- Task to carry out -
Write out the whole listing. Leave out nothing.
▬▬▬
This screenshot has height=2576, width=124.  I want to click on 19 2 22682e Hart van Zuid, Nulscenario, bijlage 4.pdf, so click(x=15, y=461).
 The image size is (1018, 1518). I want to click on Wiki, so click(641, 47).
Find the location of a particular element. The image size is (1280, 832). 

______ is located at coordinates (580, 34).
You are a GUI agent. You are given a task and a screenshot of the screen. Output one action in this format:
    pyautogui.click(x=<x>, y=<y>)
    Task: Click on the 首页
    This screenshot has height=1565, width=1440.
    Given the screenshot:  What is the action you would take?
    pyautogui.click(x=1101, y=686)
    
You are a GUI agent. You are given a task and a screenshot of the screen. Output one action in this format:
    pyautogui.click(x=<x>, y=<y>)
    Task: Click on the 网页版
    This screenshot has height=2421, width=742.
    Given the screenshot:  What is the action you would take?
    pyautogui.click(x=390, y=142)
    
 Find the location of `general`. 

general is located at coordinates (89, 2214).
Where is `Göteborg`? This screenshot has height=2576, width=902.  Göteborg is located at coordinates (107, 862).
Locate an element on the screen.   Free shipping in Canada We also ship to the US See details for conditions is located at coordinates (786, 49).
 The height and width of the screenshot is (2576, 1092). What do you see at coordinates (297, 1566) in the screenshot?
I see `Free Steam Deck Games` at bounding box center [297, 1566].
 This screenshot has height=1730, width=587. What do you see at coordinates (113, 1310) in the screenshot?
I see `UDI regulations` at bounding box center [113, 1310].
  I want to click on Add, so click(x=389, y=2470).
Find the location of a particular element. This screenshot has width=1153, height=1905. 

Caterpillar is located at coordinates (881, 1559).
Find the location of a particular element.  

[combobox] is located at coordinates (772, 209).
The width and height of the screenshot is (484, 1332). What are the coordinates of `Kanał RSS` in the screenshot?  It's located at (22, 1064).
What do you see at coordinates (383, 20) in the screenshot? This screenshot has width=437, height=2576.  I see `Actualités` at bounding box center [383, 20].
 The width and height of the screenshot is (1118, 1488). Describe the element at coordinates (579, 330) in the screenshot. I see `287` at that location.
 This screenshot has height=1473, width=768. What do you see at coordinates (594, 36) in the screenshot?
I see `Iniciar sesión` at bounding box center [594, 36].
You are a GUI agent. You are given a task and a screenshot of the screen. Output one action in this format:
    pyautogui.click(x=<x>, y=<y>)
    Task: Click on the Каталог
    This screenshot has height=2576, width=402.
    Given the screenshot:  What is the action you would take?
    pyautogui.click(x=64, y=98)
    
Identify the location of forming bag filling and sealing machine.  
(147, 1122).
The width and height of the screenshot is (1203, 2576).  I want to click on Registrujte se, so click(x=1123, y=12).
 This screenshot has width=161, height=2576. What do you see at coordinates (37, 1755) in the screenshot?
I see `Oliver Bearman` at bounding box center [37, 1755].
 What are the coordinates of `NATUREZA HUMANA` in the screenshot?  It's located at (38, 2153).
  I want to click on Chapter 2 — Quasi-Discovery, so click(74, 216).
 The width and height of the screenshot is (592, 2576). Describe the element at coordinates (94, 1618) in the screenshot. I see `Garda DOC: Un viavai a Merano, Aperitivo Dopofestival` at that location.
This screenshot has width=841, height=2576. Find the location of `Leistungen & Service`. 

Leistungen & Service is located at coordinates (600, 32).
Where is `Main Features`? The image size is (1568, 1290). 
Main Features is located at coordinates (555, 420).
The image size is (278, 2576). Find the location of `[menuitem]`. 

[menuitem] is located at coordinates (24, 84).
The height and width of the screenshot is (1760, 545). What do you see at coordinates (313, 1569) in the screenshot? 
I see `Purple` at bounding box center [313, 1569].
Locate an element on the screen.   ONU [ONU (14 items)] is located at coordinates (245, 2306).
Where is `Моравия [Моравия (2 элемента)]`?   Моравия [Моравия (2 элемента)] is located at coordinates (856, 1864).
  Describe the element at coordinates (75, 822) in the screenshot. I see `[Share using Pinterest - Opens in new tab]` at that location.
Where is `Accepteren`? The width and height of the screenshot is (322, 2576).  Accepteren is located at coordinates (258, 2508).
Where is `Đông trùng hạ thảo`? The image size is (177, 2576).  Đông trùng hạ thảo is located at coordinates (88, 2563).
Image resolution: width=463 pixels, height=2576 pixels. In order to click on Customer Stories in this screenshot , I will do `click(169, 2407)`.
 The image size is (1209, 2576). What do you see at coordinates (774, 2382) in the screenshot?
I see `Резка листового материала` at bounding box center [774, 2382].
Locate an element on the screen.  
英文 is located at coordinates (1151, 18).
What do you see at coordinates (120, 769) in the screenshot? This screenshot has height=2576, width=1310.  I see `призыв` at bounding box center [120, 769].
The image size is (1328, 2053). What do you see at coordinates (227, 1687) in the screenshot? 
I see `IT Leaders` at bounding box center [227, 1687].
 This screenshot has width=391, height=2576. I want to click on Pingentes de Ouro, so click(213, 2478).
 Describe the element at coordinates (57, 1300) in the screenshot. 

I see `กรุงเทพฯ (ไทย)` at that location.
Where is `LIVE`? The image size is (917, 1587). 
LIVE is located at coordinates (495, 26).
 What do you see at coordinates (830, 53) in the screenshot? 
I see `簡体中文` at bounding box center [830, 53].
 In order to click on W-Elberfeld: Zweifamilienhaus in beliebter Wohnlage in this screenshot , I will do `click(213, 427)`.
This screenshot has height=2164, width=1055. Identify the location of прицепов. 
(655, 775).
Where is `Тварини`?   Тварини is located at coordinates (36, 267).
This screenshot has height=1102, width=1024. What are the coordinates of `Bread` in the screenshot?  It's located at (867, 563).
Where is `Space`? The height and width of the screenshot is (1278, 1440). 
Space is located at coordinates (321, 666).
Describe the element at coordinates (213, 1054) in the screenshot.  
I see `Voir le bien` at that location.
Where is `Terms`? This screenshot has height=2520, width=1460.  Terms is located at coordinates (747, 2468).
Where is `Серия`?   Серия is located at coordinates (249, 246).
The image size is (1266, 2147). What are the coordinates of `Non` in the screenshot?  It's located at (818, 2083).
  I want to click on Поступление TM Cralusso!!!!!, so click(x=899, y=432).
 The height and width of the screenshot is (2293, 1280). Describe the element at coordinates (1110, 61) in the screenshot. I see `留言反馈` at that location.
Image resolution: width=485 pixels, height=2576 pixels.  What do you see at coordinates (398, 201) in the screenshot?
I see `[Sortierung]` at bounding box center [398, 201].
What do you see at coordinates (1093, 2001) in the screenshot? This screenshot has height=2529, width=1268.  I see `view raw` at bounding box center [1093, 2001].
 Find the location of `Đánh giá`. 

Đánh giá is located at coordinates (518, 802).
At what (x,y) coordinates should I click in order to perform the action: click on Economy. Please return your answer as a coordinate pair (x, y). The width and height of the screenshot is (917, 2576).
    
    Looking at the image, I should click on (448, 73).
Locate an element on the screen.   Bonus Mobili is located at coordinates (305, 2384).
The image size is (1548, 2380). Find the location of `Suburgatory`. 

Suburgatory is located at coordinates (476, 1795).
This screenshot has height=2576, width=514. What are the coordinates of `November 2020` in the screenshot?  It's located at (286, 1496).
▬▬▬
- Task answer -
This screenshot has height=2576, width=124.  I want to click on 19 2 22682e Hart van Zuid, Nulscenario, bijlage 4.pdf, so click(x=15, y=461).
 The image size is (1018, 1518). I want to click on Wiki, so click(641, 47).
Find the location of a particular element. The image size is (1280, 832). 

______ is located at coordinates (580, 34).
You are a GUI agent. You are given a task and a screenshot of the screen. Output one action in this format:
    pyautogui.click(x=<x>, y=<y>)
    Task: Click on the 首页
    This screenshot has height=1565, width=1440.
    Given the screenshot:  What is the action you would take?
    pyautogui.click(x=1101, y=686)
    
You are a GUI agent. You are given a task and a screenshot of the screen. Output one action in this format:
    pyautogui.click(x=<x>, y=<y>)
    Task: Click on the 网页版
    This screenshot has height=2421, width=742.
    Given the screenshot:  What is the action you would take?
    pyautogui.click(x=390, y=142)
    
 Find the location of `general`. 

general is located at coordinates (89, 2214).
Where is `Göteborg`? This screenshot has height=2576, width=902.  Göteborg is located at coordinates (107, 862).
Locate an element on the screen.   Free shipping in Canada We also ship to the US See details for conditions is located at coordinates (786, 49).
 The height and width of the screenshot is (2576, 1092). What do you see at coordinates (297, 1566) in the screenshot?
I see `Free Steam Deck Games` at bounding box center [297, 1566].
 This screenshot has height=1730, width=587. What do you see at coordinates (113, 1310) in the screenshot?
I see `UDI regulations` at bounding box center [113, 1310].
  I want to click on Add, so click(x=389, y=2470).
Find the location of a particular element. This screenshot has width=1153, height=1905. 

Caterpillar is located at coordinates (881, 1559).
Find the location of a particular element.  

[combobox] is located at coordinates (772, 209).
The width and height of the screenshot is (484, 1332). What are the coordinates of `Kanał RSS` in the screenshot?  It's located at (22, 1064).
What do you see at coordinates (383, 20) in the screenshot? This screenshot has width=437, height=2576.  I see `Actualités` at bounding box center [383, 20].
 The width and height of the screenshot is (1118, 1488). Describe the element at coordinates (579, 330) in the screenshot. I see `287` at that location.
 This screenshot has height=1473, width=768. What do you see at coordinates (594, 36) in the screenshot?
I see `Iniciar sesión` at bounding box center [594, 36].
You are a GUI agent. You are given a task and a screenshot of the screen. Output one action in this format:
    pyautogui.click(x=<x>, y=<y>)
    Task: Click on the Каталог
    This screenshot has height=2576, width=402.
    Given the screenshot:  What is the action you would take?
    pyautogui.click(x=64, y=98)
    
Identify the location of forming bag filling and sealing machine.  
(147, 1122).
The width and height of the screenshot is (1203, 2576).  I want to click on Registrujte se, so click(x=1123, y=12).
 This screenshot has width=161, height=2576. What do you see at coordinates (37, 1755) in the screenshot?
I see `Oliver Bearman` at bounding box center [37, 1755].
 What are the coordinates of `NATUREZA HUMANA` in the screenshot?  It's located at (38, 2153).
  I want to click on Chapter 2 — Quasi-Discovery, so click(74, 216).
 The width and height of the screenshot is (592, 2576). Describe the element at coordinates (94, 1618) in the screenshot. I see `Garda DOC: Un viavai a Merano, Aperitivo Dopofestival` at that location.
This screenshot has width=841, height=2576. Find the location of `Leistungen & Service`. 

Leistungen & Service is located at coordinates (600, 32).
Where is `Main Features`? The image size is (1568, 1290). 
Main Features is located at coordinates (555, 420).
The image size is (278, 2576). Find the location of `[menuitem]`. 

[menuitem] is located at coordinates (24, 84).
The height and width of the screenshot is (1760, 545). What do you see at coordinates (313, 1569) in the screenshot? 
I see `Purple` at bounding box center [313, 1569].
Locate an element on the screen.   ONU [ONU (14 items)] is located at coordinates (245, 2306).
Where is `Моравия [Моравия (2 элемента)]`?   Моравия [Моравия (2 элемента)] is located at coordinates (856, 1864).
  Describe the element at coordinates (75, 822) in the screenshot. I see `[Share using Pinterest - Opens in new tab]` at that location.
Where is `Accepteren`? The width and height of the screenshot is (322, 2576).  Accepteren is located at coordinates (258, 2508).
Where is `Đông trùng hạ thảo`? The image size is (177, 2576).  Đông trùng hạ thảo is located at coordinates (88, 2563).
Image resolution: width=463 pixels, height=2576 pixels. In order to click on Customer Stories in this screenshot , I will do `click(169, 2407)`.
 The image size is (1209, 2576). What do you see at coordinates (774, 2382) in the screenshot?
I see `Резка листового материала` at bounding box center [774, 2382].
Locate an element on the screen.  
英文 is located at coordinates (1151, 18).
What do you see at coordinates (120, 769) in the screenshot? This screenshot has height=2576, width=1310.  I see `призыв` at bounding box center [120, 769].
The image size is (1328, 2053). What do you see at coordinates (227, 1687) in the screenshot? 
I see `IT Leaders` at bounding box center [227, 1687].
 This screenshot has width=391, height=2576. I want to click on Pingentes de Ouro, so click(213, 2478).
 Describe the element at coordinates (57, 1300) in the screenshot. 

I see `กรุงเทพฯ (ไทย)` at that location.
Where is `LIVE`? The image size is (917, 1587). 
LIVE is located at coordinates (495, 26).
 What do you see at coordinates (830, 53) in the screenshot? 
I see `簡体中文` at bounding box center [830, 53].
 In order to click on W-Elberfeld: Zweifamilienhaus in beliebter Wohnlage in this screenshot , I will do `click(213, 427)`.
This screenshot has height=2164, width=1055. Identify the location of прицепов. 
(655, 775).
Where is `Тварини`?   Тварини is located at coordinates (36, 267).
This screenshot has height=1102, width=1024. What are the coordinates of `Bread` in the screenshot?  It's located at (867, 563).
Where is `Space`? The height and width of the screenshot is (1278, 1440). 
Space is located at coordinates (321, 666).
Describe the element at coordinates (213, 1054) in the screenshot.  
I see `Voir le bien` at that location.
Where is `Terms`? This screenshot has height=2520, width=1460.  Terms is located at coordinates (747, 2468).
Where is `Серия`?   Серия is located at coordinates (249, 246).
The image size is (1266, 2147). What are the coordinates of `Non` in the screenshot?  It's located at (818, 2083).
  I want to click on Поступление TM Cralusso!!!!!, so click(x=899, y=432).
 The height and width of the screenshot is (2293, 1280). Describe the element at coordinates (1110, 61) in the screenshot. I see `留言反馈` at that location.
Image resolution: width=485 pixels, height=2576 pixels.  What do you see at coordinates (398, 201) in the screenshot?
I see `[Sortierung]` at bounding box center [398, 201].
What do you see at coordinates (1093, 2001) in the screenshot? This screenshot has height=2529, width=1268.  I see `view raw` at bounding box center [1093, 2001].
 Find the location of `Đánh giá`. 

Đánh giá is located at coordinates (518, 802).
At what (x,y) coordinates should I click in order to perform the action: click on Economy. Please return your answer as a coordinate pair (x, y). The width and height of the screenshot is (917, 2576).
    
    Looking at the image, I should click on (448, 73).
Locate an element on the screen.   Bonus Mobili is located at coordinates (305, 2384).
The image size is (1548, 2380). Find the location of `Suburgatory`. 

Suburgatory is located at coordinates (476, 1795).
This screenshot has height=2576, width=514. What are the coordinates of `November 2020` in the screenshot?  It's located at (286, 1496).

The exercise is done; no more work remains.